Read Blood on the Water Online

Authors: Anne Perry

Blood on the Water (18 page)

“Precisely.”

“And constant interference was considered the best course of action?” He allowed his disbelief to ring sharply in his voice.

“They were distressed,” Lydiate protested. “Everyone was.”

“All the more reason to keep a cool head. I presume you told him as much?”

“Lord Ossett?” Lydiate’s eyebrows rose sharply.

“You’re in command of the police.” Monk made no allowances.

“I don’t think you quite grasp the situation—” Lydiate began.

“Then help me!” Monk cut across him. “Whoever sank the
Princess Mary
and drowned nearly two hundred people is still out there and, for all we know, ready and willing to do it again! Unless you know something about who it was that you are not telling me?”

Lydiate went white.

Monk moved forward instinctively, to catch him were he to faint.

Lydiate righted himself with an effort. He did not apologize, but the shame of it was in his face.

“I had little choice in the course of my investigation. These were powerful suggestions—”

“Pressure!” Monk said for him.

“Yes, I suppose so.” He looked down. “I thought it was just a judgment call, an encouragement to guide me, make me aware of the desperate importance of dealing with the tragedy quickly and firmly.”

“Did you need pressure to do that?” Monk could not afford to let him off the hook.

“I would have done it differently, left to myself,” Lydiate said quietly.

“What pressure did they bring to bear?” Monk replied. “Your job? Your home? Your fitness for leadership?”

Lydiate gave him a look of disgust. “Do you think I would have changed my direction of enquiry for any of those reasons? Would you?”

Monk found the answer died on his tongue. He should not have asked.

“My sister,” Lydiate replied slowly, forcing the painful words out softly. “She is married to a man who is peculiarly vulnerable: not just to disgrace but to a grief he could not bear, because it would be compounded with guilt. His daughter by his first wife has committed an indiscretion that, if revealed, would cause her ruin. It was not a crime! A … a desperate error of judgment.” He swallowed. “If I allowed that to happen my loss would be compounded by guilt also. I understand that very well. I was not compassionate to my sister when she needed me in the past; too busy with my career. Too full of judgment. I will not make that mistake again.” He faced Monk now, quietly defiant; ready to take whatever blame was given.

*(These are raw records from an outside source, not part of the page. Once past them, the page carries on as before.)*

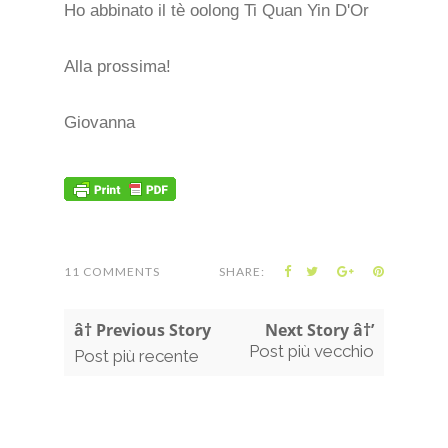
Ho abbinato il tè oolong Ti Quan Yin D'Or
Alla prossima!
Giovanna
11 COMMENTS
SHARE:
â† Previous Story
Next Story â†’
Post più vecchio
Post più recente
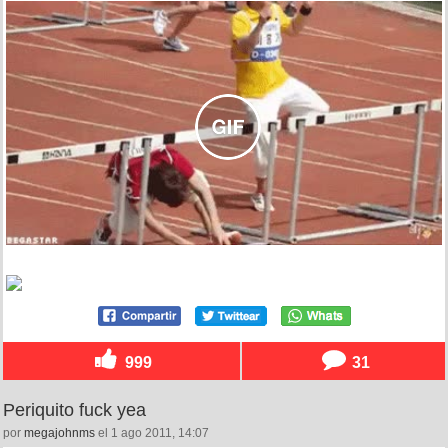
999
31
Periquito fuck yea
por
megajohnms
el 1 ago 2011, 14:07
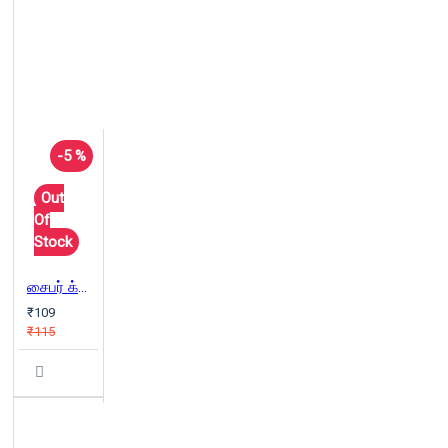
-5 %
Out
Of
Stock
சைபர் க்ரைம்
₹109
₹115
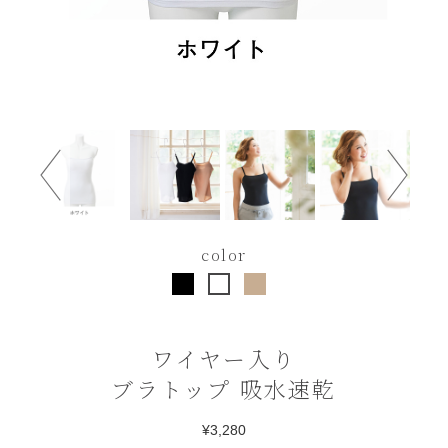
color
ワイヤー入り
ブラトップ 吸水速乾
¥3,280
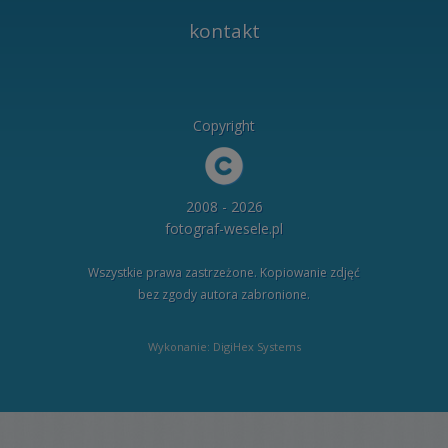
kontakt
Copyright
2008 - 2026
fotograf-wesele.pl
Wszystkie prawa zastrzeżone. Kopiowanie zdjęć
bez zgody autora zabronione.
Wykonanie: DigiHex Systems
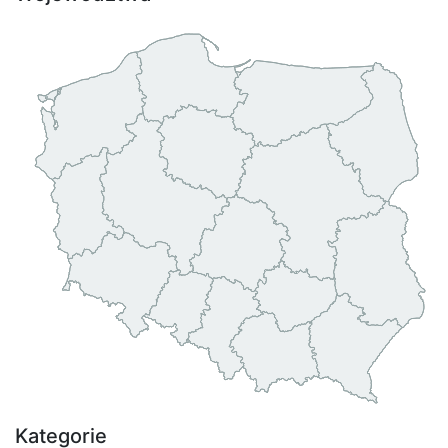
Kategorie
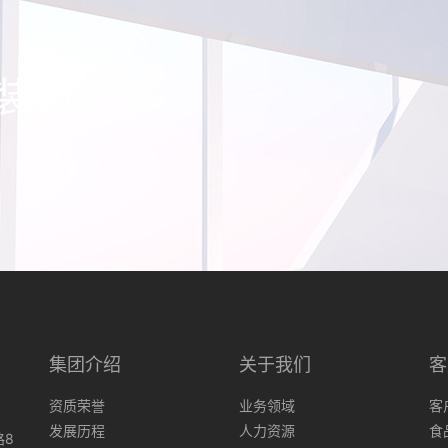
装饰
集团介绍
关于我们
客
资质荣誉
业务领域
客
发展历程
人力资源
食
路8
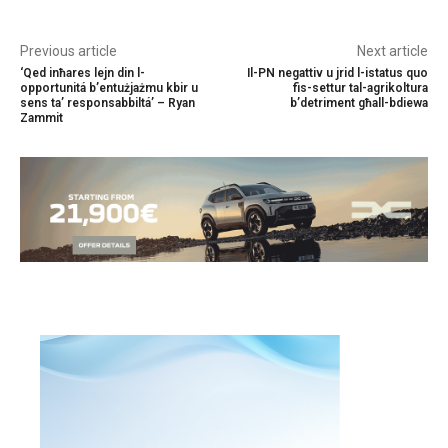
Previous article
Next article
‘Qed inħares lejn din l-
Il-PN negattiv u jrid l-istatus quo
opportunitá b’entużjażmu kbir u
fis-settur tal-agrikoltura
sens ta’ responsabbiltá’ – Ryan
b’detriment għall-bdiewa
Zammit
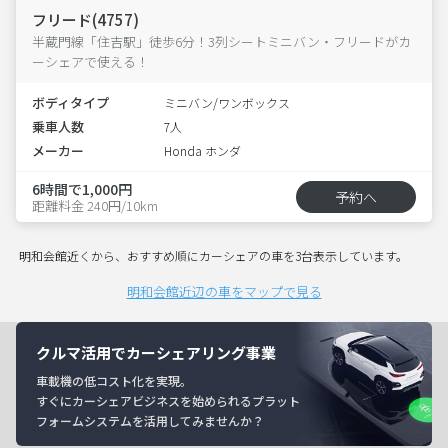
フリード(4757)
半蔵門線「住吉駅」徒歩6分！3列シートミニバン・フリードがカ
ーシェアで使える！
ボディタイプ
ミニバン/ワンボックス
乗車人数
7人
メーカー
Honda ホンダ
6時間で1,000円
予約へ
距離料金 240円/10km
明和会館近くから、おすすめ順にカーシェアの車を3台表示しています。
明和会館近辺の車をマップで見る
クルマ活用でカーシェアリング事業
車載機の低コスト化を実現。
すぐにカーシェアビジネスを始められるプラット
フォームシステムを活用してみませんか？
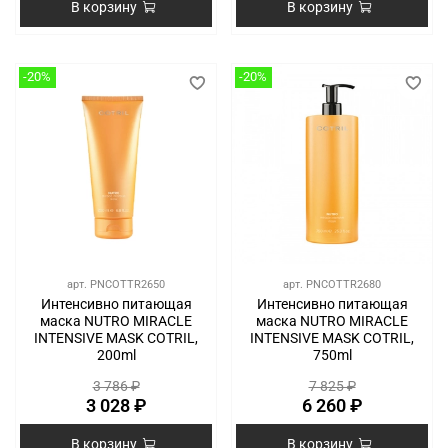
В корзину
В корзину
-20%
-20%
арт.
PNCOTTR2650
арт.
PNCOTTR2680
Интенсивно питающая
Интенсивно питающая
маска NUTRO MIRACLE
маска NUTRO MIRACLE
INTENSIVE MASK COTRIL,
INTENSIVE MASK COTRIL,
200ml
750ml
3 786 ₽
7 825 ₽
3 028 ₽
6 260 ₽
В корзину
В корзину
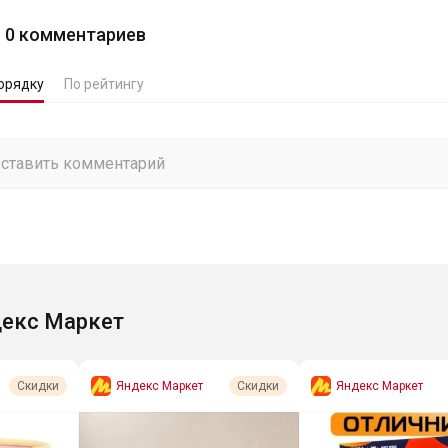
0
комментариев
орядку
По рейтингу
екс Маркет
Яндекс Маркет
Яндекс Маркет
Скидки
Скидки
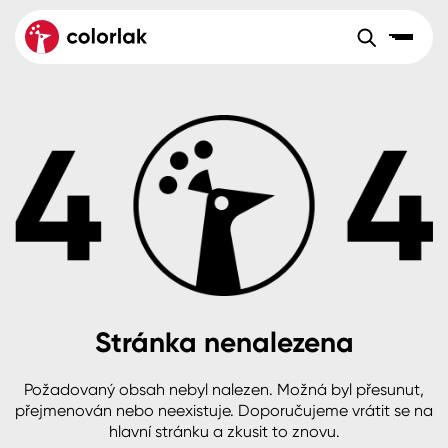
Sortiment
Tónovací systémy
Nátěrové
Maloobchod
Velkoobchod
Sortiment
systémy
Kov
Colorlak Dekor
Aktuality
Dřevo
Colorlak Profi
Reference
O společnosti
Kariéra
Beton, asfalt, minerální podklady
Colorlak Pta
Pro akcionáře
Kontakty
Plast, sklo, keramika
Stránka nenalezena
Stěny
Požadovaný obsah nebyl nalezen. Možná byl přesunut,
B2B
+420 800 145 555
Po – Pá: 8:00–15:00
přejmenován nebo neexistuje. Doporučujeme vrátit se na
Česko
Slovensko
Polsko
Worldwide
hlavní stránku a zkusit to znovu.
Fasády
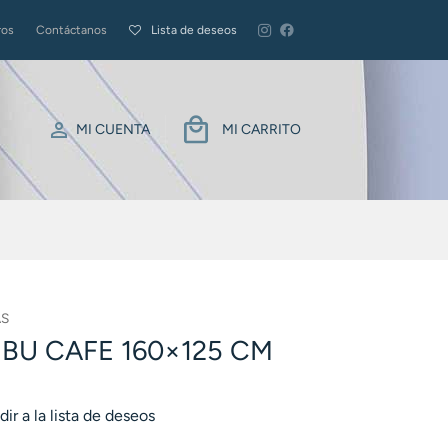
ros
Contáctanos
Lista de deseos
MI CUENTA
MI CARRITO
S
BU CAFE 160×125 CM
ir a la lista de deseos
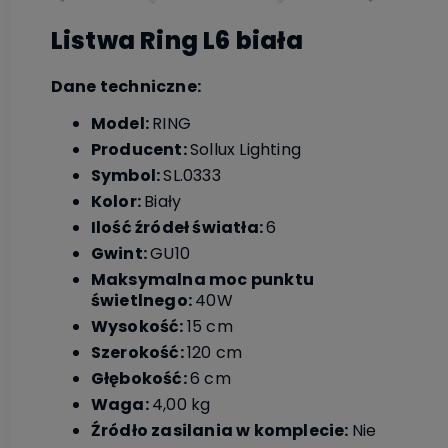
Listwa Ring L6 biała
Dane techniczne:
Model:
RING
Producent:
Sollux Lighting
Symbol:
SL.0333
Kolor:
Biały
Ilość źródeł światła:
6
Gwint:
GU10
Maksymalna moc punktu
świetlnego:
40W
Wysokość:
15 cm
Szerokość:
120 cm
Głębokość:
6 cm
Waga:
4,00 kg
Źródło zasilania w komplecie:
Nie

Monk felt a monumental anger, not against Lydiate but against the person who had known this and deliberately given the case to a man that he could manipulate in this way. Now it was all very clear why the matter had been taken from the River Police.

What would he have done himself, if the threat had been to Hester? Please God, he would never have to find out! However, this did not alter the fact that he still had to pursue every aspect of the sinking of the
Princess Mary
, including the motive for it, wherever it led. The passion and confusion, the fiasco of Beshara’s arrest, trial, sentence, and now the attempt on his life, had made it imperative. Did whoever was behind this need him silenced, and was willing to reach out, even into prison, in order to make certain of it?

“Why was Beshara reprieved?” Monk asked Lydiate.

“I don’t know,” Lydiate admitted miserably. “I was told it was to do with his illness, which seems absurd, since it is apparently incurable. I assumed it was some kind of concession to the Egyptian embassy.”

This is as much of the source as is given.